▶ _Task requirements_:
When you reach the line with "Catedral Cristo Rei (599, 16)" in the data below, begin printing lines exactly, and stop once the line with "Morocco’s Water Strategy (449, 804)" has been printed.

▶ _Records for this task_:
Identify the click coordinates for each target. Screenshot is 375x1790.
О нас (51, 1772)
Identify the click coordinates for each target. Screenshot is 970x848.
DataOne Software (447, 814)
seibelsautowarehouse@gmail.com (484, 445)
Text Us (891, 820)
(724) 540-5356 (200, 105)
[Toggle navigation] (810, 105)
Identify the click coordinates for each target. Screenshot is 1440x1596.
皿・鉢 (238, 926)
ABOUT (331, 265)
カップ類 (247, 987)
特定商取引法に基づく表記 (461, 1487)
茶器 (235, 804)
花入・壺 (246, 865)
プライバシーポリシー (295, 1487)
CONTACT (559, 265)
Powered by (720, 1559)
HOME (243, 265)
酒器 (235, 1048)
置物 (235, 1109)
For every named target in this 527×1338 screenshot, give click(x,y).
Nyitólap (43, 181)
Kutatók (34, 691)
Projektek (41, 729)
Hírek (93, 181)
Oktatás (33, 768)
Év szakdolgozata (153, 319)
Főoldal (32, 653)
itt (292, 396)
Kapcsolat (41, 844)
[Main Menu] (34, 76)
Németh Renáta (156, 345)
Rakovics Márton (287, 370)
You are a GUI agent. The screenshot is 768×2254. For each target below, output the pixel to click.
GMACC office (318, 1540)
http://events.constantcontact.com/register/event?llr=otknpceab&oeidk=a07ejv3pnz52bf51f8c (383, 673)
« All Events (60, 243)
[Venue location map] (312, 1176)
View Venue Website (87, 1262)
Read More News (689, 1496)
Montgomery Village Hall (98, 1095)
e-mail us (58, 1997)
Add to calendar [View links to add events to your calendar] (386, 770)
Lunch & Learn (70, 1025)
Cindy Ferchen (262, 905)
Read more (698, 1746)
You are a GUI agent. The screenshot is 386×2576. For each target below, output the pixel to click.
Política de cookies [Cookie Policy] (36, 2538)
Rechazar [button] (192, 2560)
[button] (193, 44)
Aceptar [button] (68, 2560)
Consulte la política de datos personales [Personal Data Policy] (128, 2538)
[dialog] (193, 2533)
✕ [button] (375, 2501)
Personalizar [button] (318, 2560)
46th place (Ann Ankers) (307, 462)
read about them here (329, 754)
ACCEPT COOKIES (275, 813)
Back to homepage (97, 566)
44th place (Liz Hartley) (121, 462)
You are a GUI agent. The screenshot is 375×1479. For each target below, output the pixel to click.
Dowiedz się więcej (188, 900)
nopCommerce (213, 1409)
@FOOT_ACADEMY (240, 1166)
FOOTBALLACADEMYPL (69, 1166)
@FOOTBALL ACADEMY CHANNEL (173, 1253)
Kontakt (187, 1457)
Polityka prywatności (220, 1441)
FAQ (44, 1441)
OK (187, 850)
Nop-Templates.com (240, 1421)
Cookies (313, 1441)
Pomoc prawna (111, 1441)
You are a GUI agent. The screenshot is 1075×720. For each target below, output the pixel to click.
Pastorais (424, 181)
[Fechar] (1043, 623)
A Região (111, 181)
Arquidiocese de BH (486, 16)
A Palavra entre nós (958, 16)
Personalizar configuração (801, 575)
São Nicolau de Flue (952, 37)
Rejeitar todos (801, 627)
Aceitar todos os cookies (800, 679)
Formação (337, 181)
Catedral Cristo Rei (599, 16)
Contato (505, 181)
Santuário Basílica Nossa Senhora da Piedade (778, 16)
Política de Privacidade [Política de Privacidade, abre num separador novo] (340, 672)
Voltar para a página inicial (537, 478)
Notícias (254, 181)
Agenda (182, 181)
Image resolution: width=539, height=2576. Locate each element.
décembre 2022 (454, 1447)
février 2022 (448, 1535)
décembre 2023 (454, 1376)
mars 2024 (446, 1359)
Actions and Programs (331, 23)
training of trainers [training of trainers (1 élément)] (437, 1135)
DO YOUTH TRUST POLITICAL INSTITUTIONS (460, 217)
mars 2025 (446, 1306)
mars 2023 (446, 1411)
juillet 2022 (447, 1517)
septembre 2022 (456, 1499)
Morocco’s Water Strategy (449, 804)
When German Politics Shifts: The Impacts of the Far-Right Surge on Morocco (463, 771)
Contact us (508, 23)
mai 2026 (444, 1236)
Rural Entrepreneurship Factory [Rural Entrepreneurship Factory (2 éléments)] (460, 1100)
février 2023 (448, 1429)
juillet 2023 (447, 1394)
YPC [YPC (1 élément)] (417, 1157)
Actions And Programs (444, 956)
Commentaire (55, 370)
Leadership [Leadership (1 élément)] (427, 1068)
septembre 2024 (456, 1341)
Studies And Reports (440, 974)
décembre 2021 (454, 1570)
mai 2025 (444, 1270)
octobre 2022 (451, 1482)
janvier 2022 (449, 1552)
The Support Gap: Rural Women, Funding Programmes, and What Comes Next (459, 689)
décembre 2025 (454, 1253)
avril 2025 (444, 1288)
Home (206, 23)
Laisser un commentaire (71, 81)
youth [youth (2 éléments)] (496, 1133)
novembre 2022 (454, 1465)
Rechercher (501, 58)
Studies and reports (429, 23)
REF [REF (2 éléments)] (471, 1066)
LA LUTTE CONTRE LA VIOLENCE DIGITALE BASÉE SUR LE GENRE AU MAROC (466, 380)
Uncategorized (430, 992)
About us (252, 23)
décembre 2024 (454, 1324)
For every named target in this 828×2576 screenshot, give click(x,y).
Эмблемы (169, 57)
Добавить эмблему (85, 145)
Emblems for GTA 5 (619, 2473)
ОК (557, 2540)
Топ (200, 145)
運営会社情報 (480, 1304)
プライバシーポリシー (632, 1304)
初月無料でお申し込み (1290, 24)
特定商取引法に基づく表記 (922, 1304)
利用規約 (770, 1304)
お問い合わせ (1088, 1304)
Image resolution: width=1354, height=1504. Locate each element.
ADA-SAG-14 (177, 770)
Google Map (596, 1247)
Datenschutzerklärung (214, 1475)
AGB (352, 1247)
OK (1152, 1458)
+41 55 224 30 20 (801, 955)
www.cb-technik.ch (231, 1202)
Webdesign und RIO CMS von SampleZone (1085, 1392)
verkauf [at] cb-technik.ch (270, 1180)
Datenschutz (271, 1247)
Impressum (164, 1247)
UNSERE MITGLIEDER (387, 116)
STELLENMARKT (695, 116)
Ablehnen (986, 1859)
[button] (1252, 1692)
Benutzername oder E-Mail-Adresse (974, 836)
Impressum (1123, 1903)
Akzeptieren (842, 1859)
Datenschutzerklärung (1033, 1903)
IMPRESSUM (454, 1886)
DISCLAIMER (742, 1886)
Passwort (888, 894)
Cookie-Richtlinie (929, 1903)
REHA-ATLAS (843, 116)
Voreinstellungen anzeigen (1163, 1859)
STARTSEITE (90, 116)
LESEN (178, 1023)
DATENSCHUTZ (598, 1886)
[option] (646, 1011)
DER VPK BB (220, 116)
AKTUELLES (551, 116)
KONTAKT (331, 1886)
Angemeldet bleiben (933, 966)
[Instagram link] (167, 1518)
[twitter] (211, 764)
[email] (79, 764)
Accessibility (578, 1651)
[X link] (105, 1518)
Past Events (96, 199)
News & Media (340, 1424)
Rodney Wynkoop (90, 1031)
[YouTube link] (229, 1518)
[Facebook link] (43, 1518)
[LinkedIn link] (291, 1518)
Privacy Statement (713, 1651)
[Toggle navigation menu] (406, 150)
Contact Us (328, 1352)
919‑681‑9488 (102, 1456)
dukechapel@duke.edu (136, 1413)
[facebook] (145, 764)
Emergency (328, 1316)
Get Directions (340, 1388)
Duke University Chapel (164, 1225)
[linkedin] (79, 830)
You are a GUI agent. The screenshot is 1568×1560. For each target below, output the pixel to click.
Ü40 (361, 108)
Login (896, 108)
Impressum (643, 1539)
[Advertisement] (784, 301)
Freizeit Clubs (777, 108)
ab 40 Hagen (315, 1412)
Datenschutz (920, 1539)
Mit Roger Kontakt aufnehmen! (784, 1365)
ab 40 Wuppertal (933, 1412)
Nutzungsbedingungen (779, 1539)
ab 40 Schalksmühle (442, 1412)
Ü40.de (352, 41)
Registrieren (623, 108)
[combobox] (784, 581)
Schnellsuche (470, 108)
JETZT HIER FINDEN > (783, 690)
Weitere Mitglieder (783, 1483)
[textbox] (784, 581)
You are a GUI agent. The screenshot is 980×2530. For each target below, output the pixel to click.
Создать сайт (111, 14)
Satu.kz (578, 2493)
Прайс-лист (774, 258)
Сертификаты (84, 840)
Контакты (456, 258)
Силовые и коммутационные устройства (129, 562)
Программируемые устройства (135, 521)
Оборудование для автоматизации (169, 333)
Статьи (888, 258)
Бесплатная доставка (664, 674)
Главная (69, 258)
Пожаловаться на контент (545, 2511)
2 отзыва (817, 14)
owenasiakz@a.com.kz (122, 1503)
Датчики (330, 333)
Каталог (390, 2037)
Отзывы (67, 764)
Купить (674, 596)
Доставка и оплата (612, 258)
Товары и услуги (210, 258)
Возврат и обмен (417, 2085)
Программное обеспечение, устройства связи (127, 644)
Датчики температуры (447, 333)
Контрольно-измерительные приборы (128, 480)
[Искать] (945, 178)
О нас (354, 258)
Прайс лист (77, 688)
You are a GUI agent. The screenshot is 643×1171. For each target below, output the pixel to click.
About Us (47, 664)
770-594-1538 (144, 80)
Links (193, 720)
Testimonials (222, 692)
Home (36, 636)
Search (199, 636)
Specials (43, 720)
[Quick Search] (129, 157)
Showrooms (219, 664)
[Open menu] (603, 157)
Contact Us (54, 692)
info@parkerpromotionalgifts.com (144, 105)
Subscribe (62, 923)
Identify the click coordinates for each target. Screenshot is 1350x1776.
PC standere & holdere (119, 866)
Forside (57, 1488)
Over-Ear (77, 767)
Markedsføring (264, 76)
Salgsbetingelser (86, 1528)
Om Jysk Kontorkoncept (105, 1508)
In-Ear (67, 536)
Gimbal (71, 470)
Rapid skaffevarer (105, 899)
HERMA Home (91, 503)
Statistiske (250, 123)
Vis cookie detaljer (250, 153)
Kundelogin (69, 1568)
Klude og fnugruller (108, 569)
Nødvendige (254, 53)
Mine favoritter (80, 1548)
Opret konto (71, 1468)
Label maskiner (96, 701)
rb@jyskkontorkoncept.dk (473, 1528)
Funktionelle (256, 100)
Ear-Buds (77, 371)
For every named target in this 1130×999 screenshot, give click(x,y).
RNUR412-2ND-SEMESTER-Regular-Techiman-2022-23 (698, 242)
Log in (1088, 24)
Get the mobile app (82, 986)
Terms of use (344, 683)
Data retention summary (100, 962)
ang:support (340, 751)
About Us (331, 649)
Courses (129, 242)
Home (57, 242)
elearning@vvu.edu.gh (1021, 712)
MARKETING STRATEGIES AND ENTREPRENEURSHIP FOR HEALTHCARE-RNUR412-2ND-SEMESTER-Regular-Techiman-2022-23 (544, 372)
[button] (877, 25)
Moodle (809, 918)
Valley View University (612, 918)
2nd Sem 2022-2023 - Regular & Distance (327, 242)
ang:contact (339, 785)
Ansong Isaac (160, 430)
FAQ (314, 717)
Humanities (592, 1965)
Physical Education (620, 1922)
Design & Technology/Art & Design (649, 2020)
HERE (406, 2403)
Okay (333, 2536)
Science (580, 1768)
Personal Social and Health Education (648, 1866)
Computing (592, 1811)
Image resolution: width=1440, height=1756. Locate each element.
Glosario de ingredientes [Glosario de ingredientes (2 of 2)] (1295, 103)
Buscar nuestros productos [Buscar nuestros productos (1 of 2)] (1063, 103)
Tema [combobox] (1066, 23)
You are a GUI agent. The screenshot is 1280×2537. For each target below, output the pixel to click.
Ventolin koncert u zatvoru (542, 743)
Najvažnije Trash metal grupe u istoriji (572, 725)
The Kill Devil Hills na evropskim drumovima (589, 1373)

▶ _Task result_:
Catedral Cristo Rei (599, 16)
Contato (505, 181)
Santuário Basílica Nossa Senhora da Piedade (778, 16)
Política de Privacidade [Política de Privacidade, abre num separador novo] (340, 672)
Voltar para a página inicial (537, 478)
Notícias (254, 181)
Agenda (182, 181)
Image resolution: width=539, height=2576. Locate each element.
décembre 2022 (454, 1447)
février 2022 (448, 1535)
décembre 2023 (454, 1376)
mars 2024 (446, 1359)
Actions and Programs (331, 23)
training of trainers [training of trainers (1 élément)] (437, 1135)
DO YOUTH TRUST POLITICAL INSTITUTIONS (460, 217)
mars 2025 (446, 1306)
mars 2023 (446, 1411)
juillet 2022 (447, 1517)
septembre 2022 (456, 1499)
Morocco’s Water Strategy (449, 804)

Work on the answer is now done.